Half a year later, Hulei emerged from “reformation,” permitted to leave the pod. Returning to Building A, he stepped into the elevator—and saw his daughter, standing inside, her face cold and unfamiliar. When he tried to embrace her, she recoiled in fear, as if she didn’t know him.

His daughter’s memory had been erased, her personality altered, and her body had been changed.

In that instant, Hulei understood the true extent of the boss’s punishment.

Never in his life had he felt such a murderous urge.

He would never allow anyone to touch his daughter again.

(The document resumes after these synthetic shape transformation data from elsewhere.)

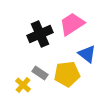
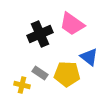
pink trapezoid: rotated 112 degrees counterclockwise
blue triangle: moved 2 px right, 3 px down
yellow pentagon: rotated 10 degrees clockwise
yellow cross: moved 1 px left; rotated 28 degrees counterclockwise
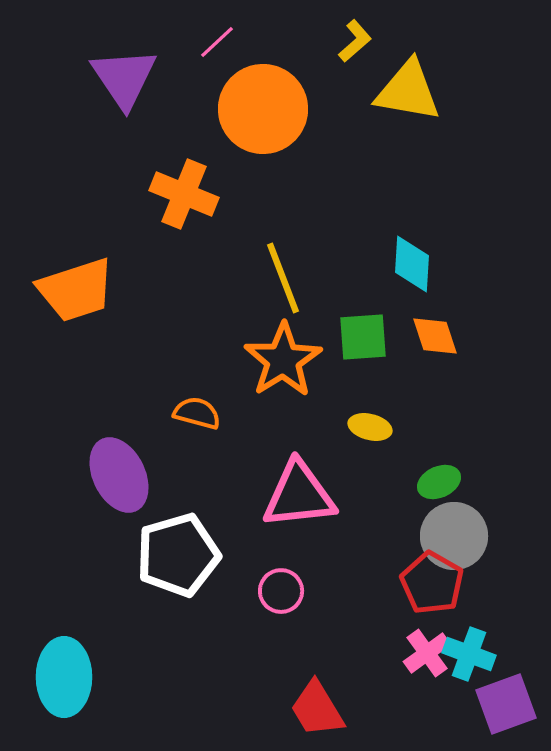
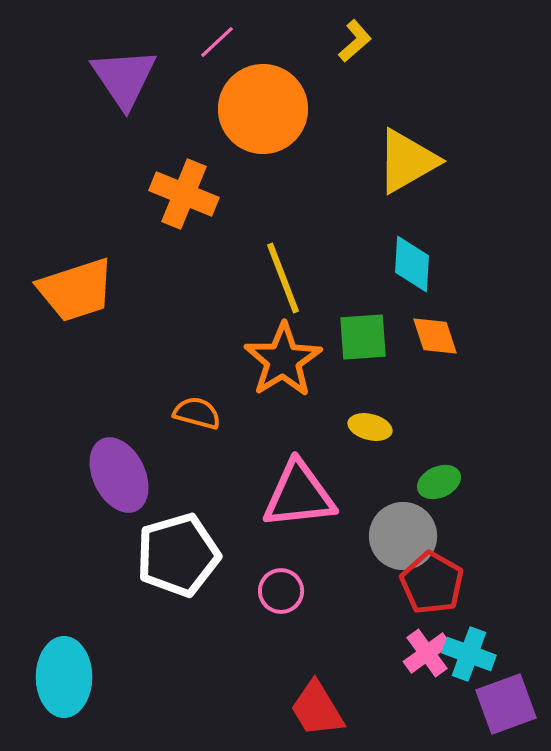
yellow triangle: moved 1 px left, 70 px down; rotated 40 degrees counterclockwise
gray circle: moved 51 px left
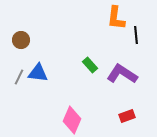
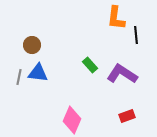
brown circle: moved 11 px right, 5 px down
gray line: rotated 14 degrees counterclockwise
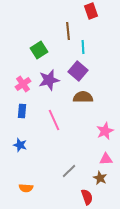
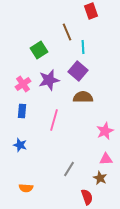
brown line: moved 1 px left, 1 px down; rotated 18 degrees counterclockwise
pink line: rotated 40 degrees clockwise
gray line: moved 2 px up; rotated 14 degrees counterclockwise
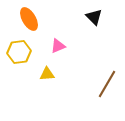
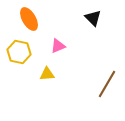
black triangle: moved 1 px left, 1 px down
yellow hexagon: rotated 20 degrees clockwise
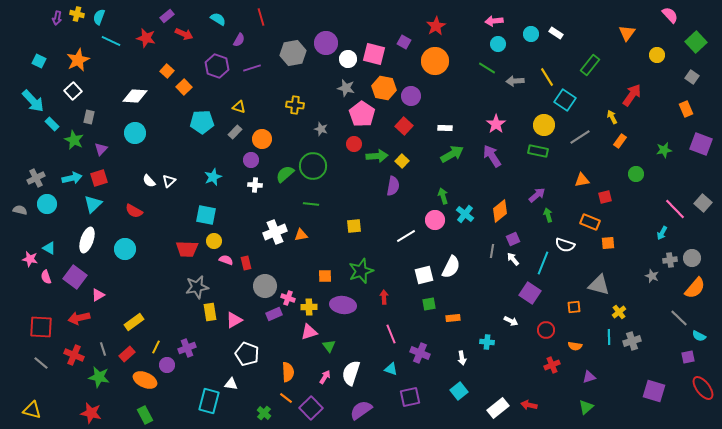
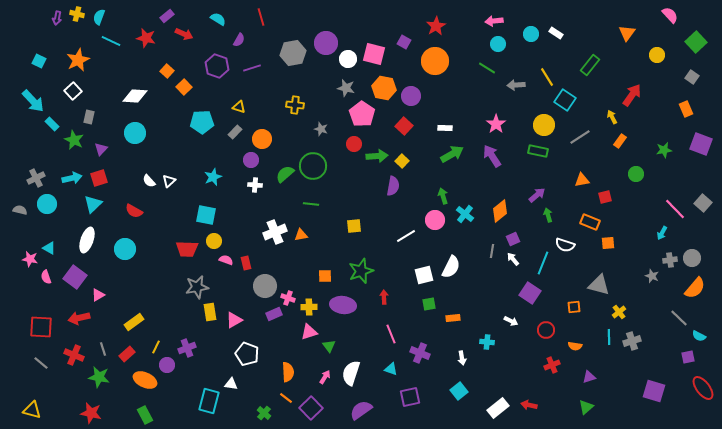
gray arrow at (515, 81): moved 1 px right, 4 px down
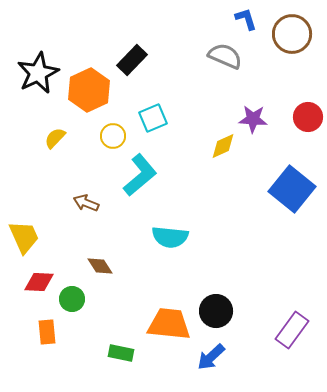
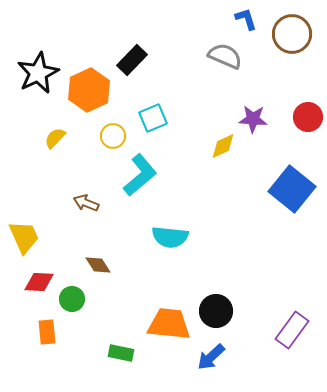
brown diamond: moved 2 px left, 1 px up
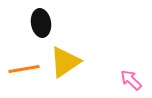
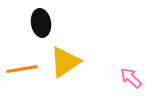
orange line: moved 2 px left
pink arrow: moved 2 px up
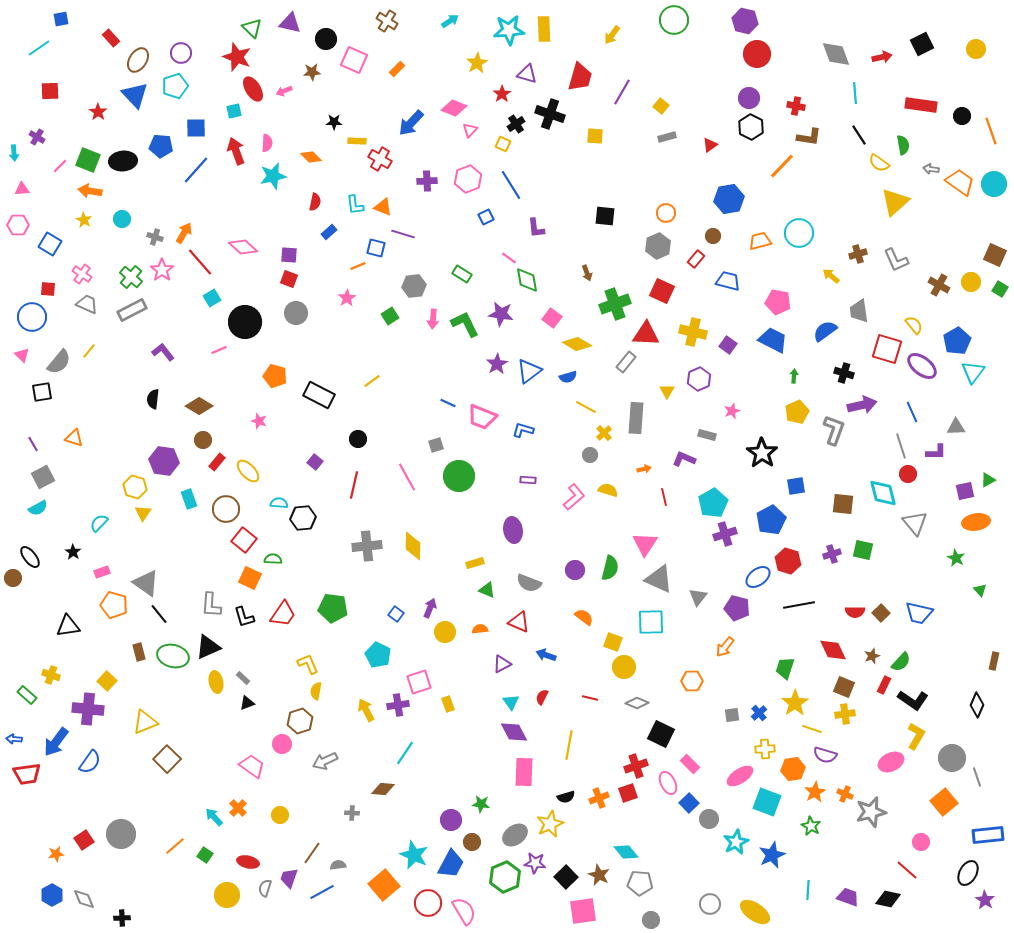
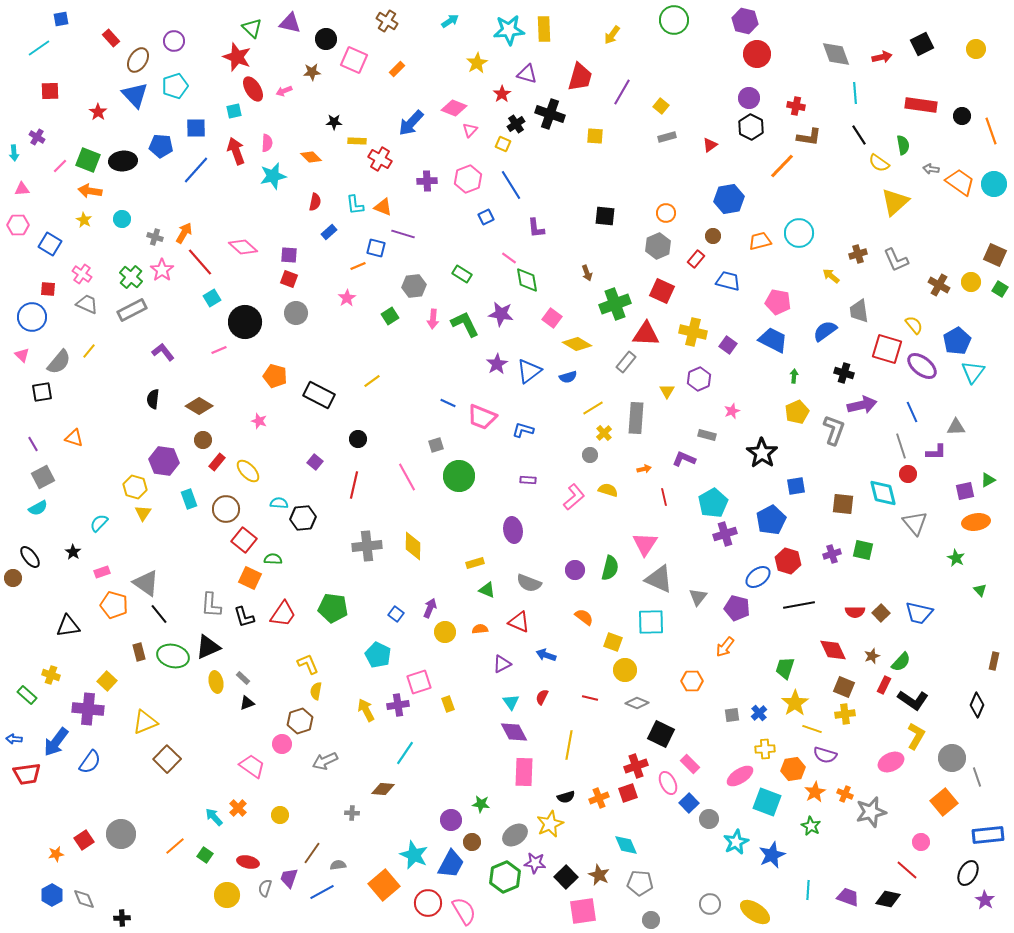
purple circle at (181, 53): moved 7 px left, 12 px up
yellow line at (586, 407): moved 7 px right, 1 px down; rotated 60 degrees counterclockwise
yellow circle at (624, 667): moved 1 px right, 3 px down
cyan diamond at (626, 852): moved 7 px up; rotated 15 degrees clockwise
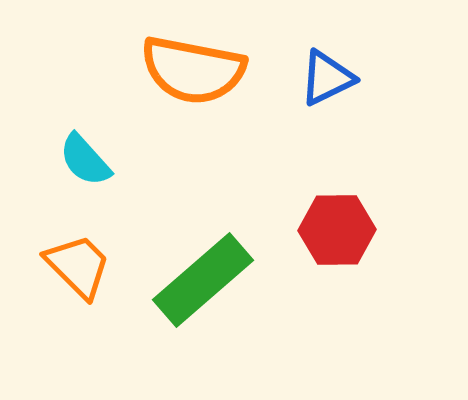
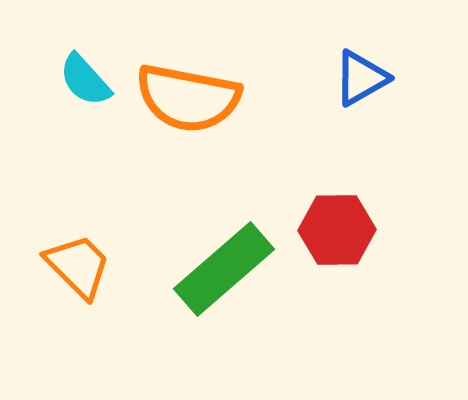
orange semicircle: moved 5 px left, 28 px down
blue triangle: moved 34 px right; rotated 4 degrees counterclockwise
cyan semicircle: moved 80 px up
green rectangle: moved 21 px right, 11 px up
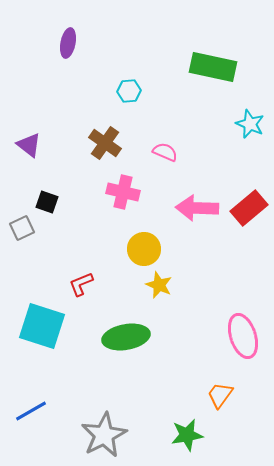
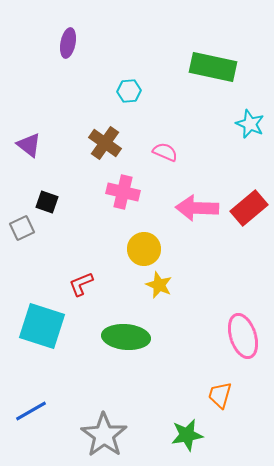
green ellipse: rotated 15 degrees clockwise
orange trapezoid: rotated 20 degrees counterclockwise
gray star: rotated 9 degrees counterclockwise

Now, with his daughter standing at his side, Hulei smiled and pulled her close. He dared not imagine what she had endured over those six months, so he would devote himself to making it up to her, to keeping her safe, helping her grow strong under his protection.

After Zuo Ba from the thirteenth floor vanished following a failed “second transformation,” the position of dangerous inmate became vacant. On the sixth floor, the only level with two superpowered inmates, one was the fat man, and the other his daughter, still classified as an ordinary prisoner.

With her abilities, she could have easily taken the thirteenth floor’s dangerous inmate slot—if not for Mu You’s unexpected rise.

Hulei held his daughter tighter, his face darkening with murderous resolve as he eyed the anxious thirteenth floor inmates.

He had to strike before that boy consolidated his place—wipe them all out and make his daughter the dangerous inmate.

In this world, without status, everything else is just empty words.